Three Austronesian languages are spoken on the Kai Islands; Keiese is the most widely spoken, in 207 villages on Kai Kecil, Kai Besar, and surrounding islands. Kurese is spoken on Kur Island and nearby Kaimeer, where Kai is used as a lingua franca. Bandanese is spoken in the villages of Banda-Eli (Wadan El) and Banda-Elat (Wadan Elat) on the west and northeastern side of Kai Besar. Banda speakers originally came from the Banda Islands, but the language is no longer spoken there.

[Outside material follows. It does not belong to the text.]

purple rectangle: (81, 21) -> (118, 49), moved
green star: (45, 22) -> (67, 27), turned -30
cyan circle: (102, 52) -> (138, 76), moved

There is no native writing system for the Keiese language. Dutch Catholic missionaries wrote the language using a variation of the Roman alphabet.

=== Musical instruments ===
Some Kai musical instruments include:

- Savarngil: A small native flute from 10 to 20 centimeters (4 to 8 inches) long, open at both ends with six fingerholes placed along the pip. It is made of bamboo and keyless.
- Tiva: Single headed drums, consist of a calf skin membrane which is stretched over an enclosed space or over one of the ends of a hollow vessel.
- Dada: A medium-size gong 30 to 38 cm in size, with a crashing sound and a raised boss or nipple in the center.

=== Religion ===
The predominant religion in the Kai Islands is Christianity, where unlike like much of the surrounding area there are more Catholics (44%) than Protestants (26%). Consequently, the islands are regarded as the center of Catholicism in all of Maluku.

A primary minority in the region consists of Muslims (28%) and half of the people who live on the small island of Tanimbarkei practice a variant of the Hindu religion, which involves a form of ancestor worship.

=== Mythology ===
Their story of creation is an earth-diver myth that involves sending a dog down to the earth, who brings up his sandy paws. There were three brothers and two sisters in the upper sky-world. While fishing one day, Parpara, the youngest of the brothers, lost a fish-hook which he had borrowed from Hian, his oldest brother. Angered by the loss of the hook, Hian demanded that it be found and returned to him. After much fruitless search, the Parpara met a fish who asked him what his trouble was, and who, on learning the facts, promised to aid in the search. At length they discovered another fish who was very ill because of something stuck in its throat. The object proved to be the long-lost hook, which the friendly fish delivered to Parpara, who thus was able to restore it to its owner.Parpara, however, determined to have his revenge upon his brother, and so he secretly fastened a bamboo vessel full of palm liquor above Hian's bed in such a way that when the latter rose, he would be almost certain to upset it. The expected happened, and Parpara then demanded of his brother that he return to him the spilled liquor. Hian endeavoured, of course fruitlessly, to gather it up, and in his efforts dug so deeply into the ground that he made an opening clear through the sky-world.Wondering what might lie below, the brothers determined to tie one of their dogs to a long rope and lower him through the aperture; and when they had done this, and the dog had been drawn up again, they found white sand sticking to his feet, whereupon they resolved to go down themselves, although the other inhabitants of the heaven-world refused to accompany them thither. Sliding down the rope, the three brothers and one of the sisters, together with their four dogs, safely reached the world which lay below, and which was thus discovered for the first time. As the second sister was descending, however, one of the brothers chanced to look up, at which his sister was so ashamed that she shook the rope and was hauled up by the other sky-people. In this way the three brothers with their sister were the first occupants of the world and became the ancestors of the human race.

=== Agriculture ===
The soil on Kai Kecil is of poor quality; slash-and-burn agriculture is common. Fishing is usually done around Trepang, and cultured pearls are harvested in Kai Kecil.

== Meti Kei ==
Meti Kei is an annual natural phenomenon occurring for a few weeks, and celebrated with a festival between October 22 and 23, where the ocean recedes up to 6 km, allowing for one to walk to other islands normally separated by water.